__Task requirements__
Of the entries below, return only those lines from the line with "Запчасти для иномарок" to the line with "Запчасти НЕФАЗ, ЛИАЗ", exactly, both included.

__Records to process__

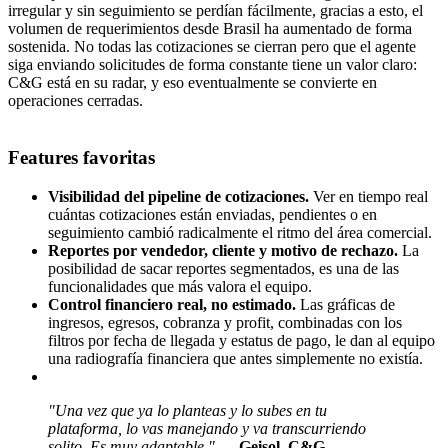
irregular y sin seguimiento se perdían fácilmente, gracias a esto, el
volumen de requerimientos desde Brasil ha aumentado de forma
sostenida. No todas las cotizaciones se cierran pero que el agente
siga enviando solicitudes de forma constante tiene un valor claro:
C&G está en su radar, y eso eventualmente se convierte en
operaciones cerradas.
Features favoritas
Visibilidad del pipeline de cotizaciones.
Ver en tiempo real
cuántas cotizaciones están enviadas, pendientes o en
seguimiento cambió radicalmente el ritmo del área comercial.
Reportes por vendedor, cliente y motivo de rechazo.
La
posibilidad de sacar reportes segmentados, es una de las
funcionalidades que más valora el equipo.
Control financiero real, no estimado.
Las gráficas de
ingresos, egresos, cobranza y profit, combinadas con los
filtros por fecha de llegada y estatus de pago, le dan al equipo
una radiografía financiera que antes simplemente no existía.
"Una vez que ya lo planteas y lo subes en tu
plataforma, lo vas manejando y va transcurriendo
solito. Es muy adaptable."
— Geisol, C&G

---

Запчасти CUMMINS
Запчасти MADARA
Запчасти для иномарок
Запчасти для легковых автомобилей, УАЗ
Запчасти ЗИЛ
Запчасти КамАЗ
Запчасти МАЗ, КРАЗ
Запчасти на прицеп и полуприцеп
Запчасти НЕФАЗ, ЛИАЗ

__Task response__
Запчасти для иномарок
Запчасти для легковых автомобилей, УАЗ
Запчасти ЗИЛ
Запчасти КамАЗ
Запчасти МАЗ, КРАЗ
Запчасти на прицеп и полуприцеп
Запчасти НЕФАЗ, ЛИАЗ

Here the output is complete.